=== Input for this task ===

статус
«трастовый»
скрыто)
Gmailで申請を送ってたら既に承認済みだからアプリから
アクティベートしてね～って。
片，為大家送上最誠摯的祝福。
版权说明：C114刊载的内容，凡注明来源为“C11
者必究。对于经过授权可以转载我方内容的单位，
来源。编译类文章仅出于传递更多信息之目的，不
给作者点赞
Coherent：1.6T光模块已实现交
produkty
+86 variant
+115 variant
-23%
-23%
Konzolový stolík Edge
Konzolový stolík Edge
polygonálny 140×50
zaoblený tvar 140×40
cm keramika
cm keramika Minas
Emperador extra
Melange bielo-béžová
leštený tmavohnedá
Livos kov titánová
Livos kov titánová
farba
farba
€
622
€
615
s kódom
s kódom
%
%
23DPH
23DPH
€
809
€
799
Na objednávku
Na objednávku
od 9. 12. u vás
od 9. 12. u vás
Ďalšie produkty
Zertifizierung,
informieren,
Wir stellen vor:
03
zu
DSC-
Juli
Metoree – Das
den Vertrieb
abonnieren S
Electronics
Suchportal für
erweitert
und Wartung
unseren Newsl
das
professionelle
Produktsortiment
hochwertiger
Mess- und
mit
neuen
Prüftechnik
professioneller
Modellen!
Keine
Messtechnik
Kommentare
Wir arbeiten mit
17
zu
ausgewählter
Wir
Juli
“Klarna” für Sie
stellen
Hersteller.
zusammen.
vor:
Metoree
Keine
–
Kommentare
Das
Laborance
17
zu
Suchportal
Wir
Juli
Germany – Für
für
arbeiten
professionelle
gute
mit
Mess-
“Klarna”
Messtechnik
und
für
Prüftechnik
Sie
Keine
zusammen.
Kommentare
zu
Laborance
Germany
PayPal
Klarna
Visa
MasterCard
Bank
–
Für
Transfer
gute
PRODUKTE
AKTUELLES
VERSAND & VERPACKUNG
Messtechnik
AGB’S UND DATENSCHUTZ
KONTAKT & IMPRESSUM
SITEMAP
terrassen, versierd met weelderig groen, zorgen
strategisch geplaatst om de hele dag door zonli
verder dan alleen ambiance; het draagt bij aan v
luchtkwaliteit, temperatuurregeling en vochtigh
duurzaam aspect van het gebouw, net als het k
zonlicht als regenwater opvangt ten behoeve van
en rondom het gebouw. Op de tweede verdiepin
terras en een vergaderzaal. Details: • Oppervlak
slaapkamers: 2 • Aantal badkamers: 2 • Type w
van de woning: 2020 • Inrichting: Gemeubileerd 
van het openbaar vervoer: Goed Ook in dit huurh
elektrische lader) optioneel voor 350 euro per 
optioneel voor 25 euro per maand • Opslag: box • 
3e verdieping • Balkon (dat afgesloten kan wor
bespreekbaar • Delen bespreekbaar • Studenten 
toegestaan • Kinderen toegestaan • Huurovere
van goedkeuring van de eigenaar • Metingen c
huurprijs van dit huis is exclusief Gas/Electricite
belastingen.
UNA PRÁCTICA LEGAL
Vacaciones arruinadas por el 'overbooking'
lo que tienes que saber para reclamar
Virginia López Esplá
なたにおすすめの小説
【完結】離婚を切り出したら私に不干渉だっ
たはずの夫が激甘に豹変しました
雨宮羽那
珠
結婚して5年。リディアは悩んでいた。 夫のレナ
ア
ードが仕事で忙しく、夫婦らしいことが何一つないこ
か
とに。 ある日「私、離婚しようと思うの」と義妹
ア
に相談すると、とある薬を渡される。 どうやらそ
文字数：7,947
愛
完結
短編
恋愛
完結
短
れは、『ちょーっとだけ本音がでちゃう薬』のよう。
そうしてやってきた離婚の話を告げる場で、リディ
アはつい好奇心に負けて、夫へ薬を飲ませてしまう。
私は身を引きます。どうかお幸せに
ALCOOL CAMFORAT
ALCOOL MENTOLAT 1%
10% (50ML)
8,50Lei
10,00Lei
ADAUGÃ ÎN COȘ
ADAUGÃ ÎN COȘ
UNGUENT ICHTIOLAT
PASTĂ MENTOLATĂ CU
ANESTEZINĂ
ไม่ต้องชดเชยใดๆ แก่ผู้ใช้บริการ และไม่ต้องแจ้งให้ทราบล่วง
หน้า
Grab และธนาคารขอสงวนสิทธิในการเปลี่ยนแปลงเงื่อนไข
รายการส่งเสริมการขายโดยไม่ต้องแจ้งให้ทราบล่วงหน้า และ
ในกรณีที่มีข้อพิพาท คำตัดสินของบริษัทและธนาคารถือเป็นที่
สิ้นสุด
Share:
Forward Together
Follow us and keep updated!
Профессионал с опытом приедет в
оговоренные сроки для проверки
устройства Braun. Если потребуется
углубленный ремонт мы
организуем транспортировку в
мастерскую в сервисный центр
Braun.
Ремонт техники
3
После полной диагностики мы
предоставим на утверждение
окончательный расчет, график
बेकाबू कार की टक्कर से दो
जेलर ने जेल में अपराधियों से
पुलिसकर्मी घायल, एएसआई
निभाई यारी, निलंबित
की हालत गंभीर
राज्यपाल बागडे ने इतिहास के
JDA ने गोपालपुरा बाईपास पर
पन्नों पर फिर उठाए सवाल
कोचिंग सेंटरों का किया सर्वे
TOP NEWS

===
=== Input for this task ===

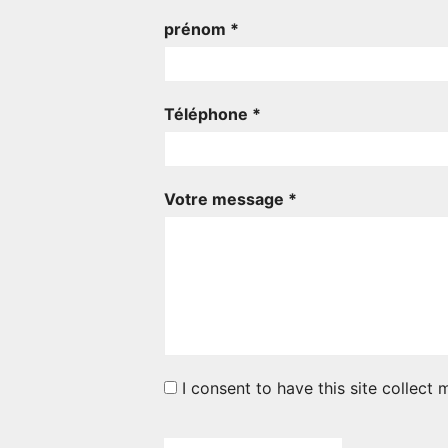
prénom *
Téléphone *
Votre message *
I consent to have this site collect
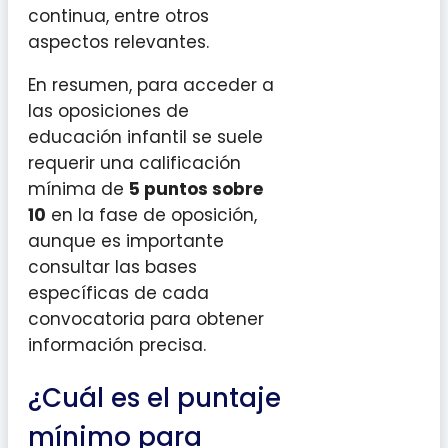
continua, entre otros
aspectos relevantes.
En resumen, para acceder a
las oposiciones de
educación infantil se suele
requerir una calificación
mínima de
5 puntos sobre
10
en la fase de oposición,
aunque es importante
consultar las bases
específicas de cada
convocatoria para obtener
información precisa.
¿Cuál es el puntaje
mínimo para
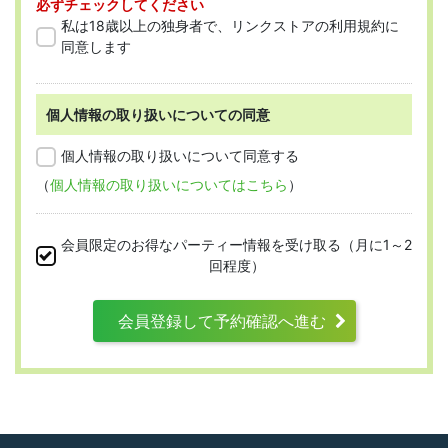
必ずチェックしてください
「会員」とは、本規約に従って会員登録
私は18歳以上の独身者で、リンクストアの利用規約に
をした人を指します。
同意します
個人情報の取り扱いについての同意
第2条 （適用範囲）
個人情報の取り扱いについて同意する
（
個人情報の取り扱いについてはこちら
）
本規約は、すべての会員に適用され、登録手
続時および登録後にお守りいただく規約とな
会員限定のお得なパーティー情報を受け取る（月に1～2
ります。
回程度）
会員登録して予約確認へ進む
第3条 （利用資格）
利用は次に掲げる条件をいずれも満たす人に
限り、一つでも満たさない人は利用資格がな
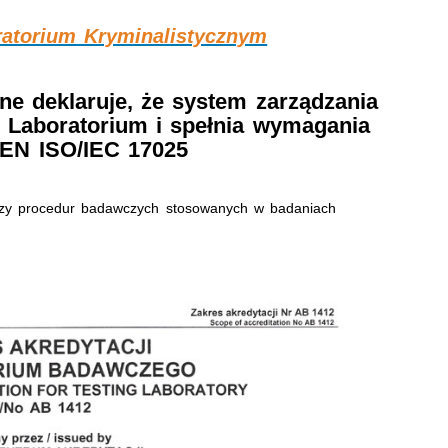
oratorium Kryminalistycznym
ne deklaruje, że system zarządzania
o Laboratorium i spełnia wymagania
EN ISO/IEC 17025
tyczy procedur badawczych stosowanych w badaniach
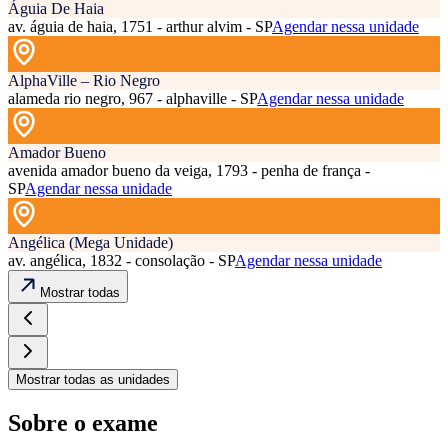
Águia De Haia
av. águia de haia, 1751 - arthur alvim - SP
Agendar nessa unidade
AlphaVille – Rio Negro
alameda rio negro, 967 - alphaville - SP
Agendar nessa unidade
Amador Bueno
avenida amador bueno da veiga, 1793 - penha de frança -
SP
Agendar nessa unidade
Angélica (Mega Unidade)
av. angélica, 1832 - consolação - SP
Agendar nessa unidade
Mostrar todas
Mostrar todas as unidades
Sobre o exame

===
=== Input for this task ===

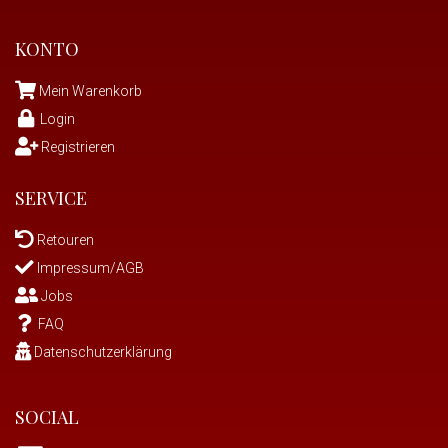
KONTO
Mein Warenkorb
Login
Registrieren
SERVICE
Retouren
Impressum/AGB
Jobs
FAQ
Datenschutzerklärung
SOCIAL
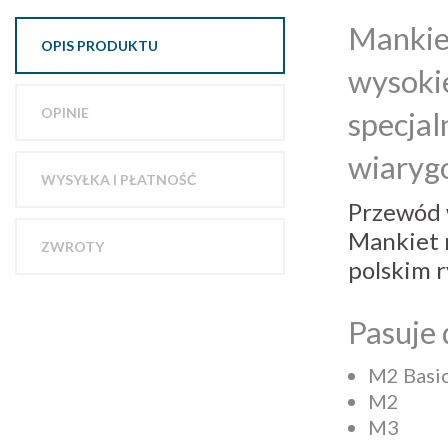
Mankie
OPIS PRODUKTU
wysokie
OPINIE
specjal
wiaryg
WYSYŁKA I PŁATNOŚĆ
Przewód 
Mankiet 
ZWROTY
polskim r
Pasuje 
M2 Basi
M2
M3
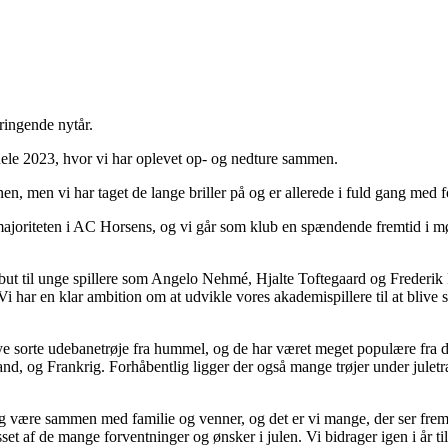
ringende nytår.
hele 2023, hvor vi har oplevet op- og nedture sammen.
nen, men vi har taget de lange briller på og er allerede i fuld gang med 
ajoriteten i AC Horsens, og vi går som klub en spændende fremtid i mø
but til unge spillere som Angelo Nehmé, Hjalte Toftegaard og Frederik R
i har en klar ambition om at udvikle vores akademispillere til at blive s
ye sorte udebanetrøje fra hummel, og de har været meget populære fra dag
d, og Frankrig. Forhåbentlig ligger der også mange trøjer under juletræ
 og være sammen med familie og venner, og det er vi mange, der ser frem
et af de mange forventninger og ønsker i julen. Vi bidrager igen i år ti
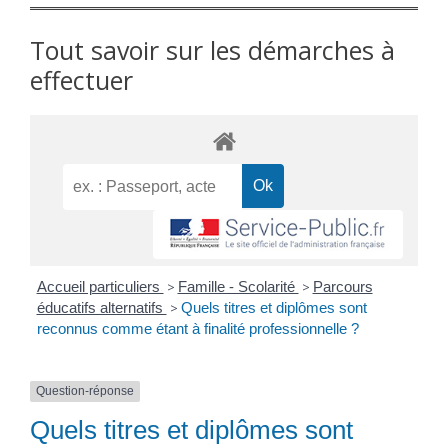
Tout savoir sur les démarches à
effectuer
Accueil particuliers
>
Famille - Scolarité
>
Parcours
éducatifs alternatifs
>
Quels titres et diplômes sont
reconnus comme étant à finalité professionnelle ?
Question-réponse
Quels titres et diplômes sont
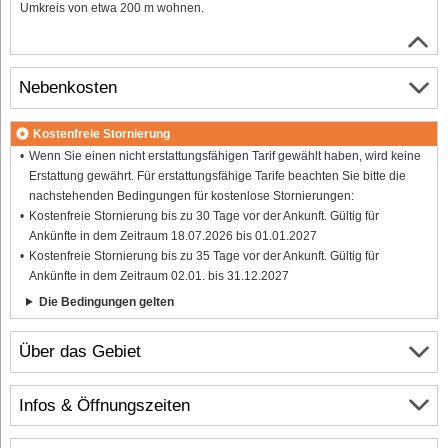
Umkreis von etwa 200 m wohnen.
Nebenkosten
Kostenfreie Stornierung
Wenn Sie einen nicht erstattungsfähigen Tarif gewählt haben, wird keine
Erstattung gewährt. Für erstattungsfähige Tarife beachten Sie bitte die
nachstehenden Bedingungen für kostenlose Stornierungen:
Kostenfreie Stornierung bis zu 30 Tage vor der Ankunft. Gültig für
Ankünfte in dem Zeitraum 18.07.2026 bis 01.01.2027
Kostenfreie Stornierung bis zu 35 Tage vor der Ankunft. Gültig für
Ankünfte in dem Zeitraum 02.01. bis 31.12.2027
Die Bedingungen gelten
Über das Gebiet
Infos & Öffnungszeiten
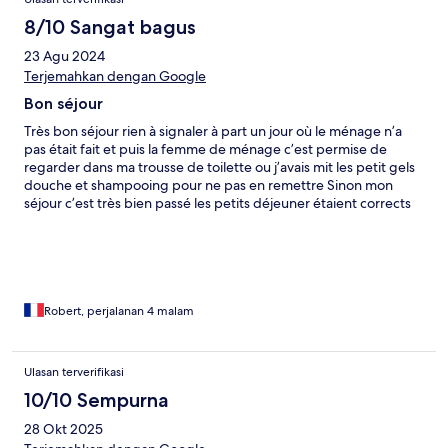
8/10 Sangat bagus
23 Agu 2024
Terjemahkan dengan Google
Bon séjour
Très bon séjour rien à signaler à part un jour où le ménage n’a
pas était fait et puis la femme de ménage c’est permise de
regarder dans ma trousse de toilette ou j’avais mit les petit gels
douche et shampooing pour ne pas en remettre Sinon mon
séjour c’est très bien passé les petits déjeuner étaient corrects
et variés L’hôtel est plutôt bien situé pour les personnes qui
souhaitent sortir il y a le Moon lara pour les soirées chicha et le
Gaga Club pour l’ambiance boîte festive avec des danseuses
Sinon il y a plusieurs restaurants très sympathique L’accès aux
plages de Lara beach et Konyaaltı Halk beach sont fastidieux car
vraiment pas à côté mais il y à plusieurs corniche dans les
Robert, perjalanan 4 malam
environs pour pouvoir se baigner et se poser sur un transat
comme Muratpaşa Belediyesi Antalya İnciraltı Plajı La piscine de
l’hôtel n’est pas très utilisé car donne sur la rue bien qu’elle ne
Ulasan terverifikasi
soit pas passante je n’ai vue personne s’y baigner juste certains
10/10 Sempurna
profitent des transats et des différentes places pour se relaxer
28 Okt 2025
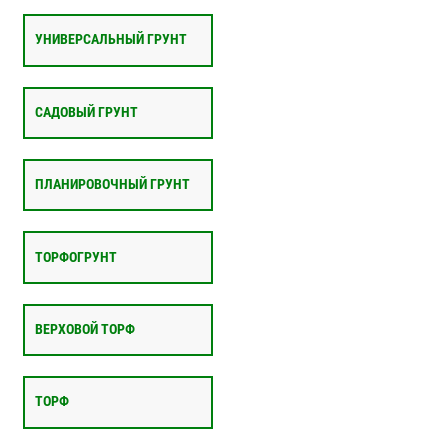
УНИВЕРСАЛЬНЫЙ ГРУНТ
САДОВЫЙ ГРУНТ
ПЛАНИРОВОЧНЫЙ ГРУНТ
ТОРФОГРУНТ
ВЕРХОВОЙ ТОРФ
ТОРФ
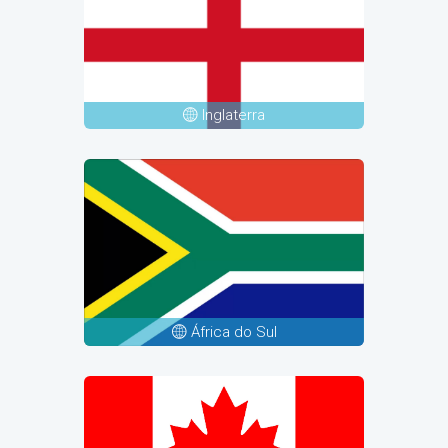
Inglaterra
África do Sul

===

**Work to complete:**
Note every line above where the string "Sinon" shows up, and copy those lines.

**Written solution:**
douche et shampooing pour ne pas en remettre Sinon mon
Sinon il y a plusieurs restaurants très sympathique L’accès aux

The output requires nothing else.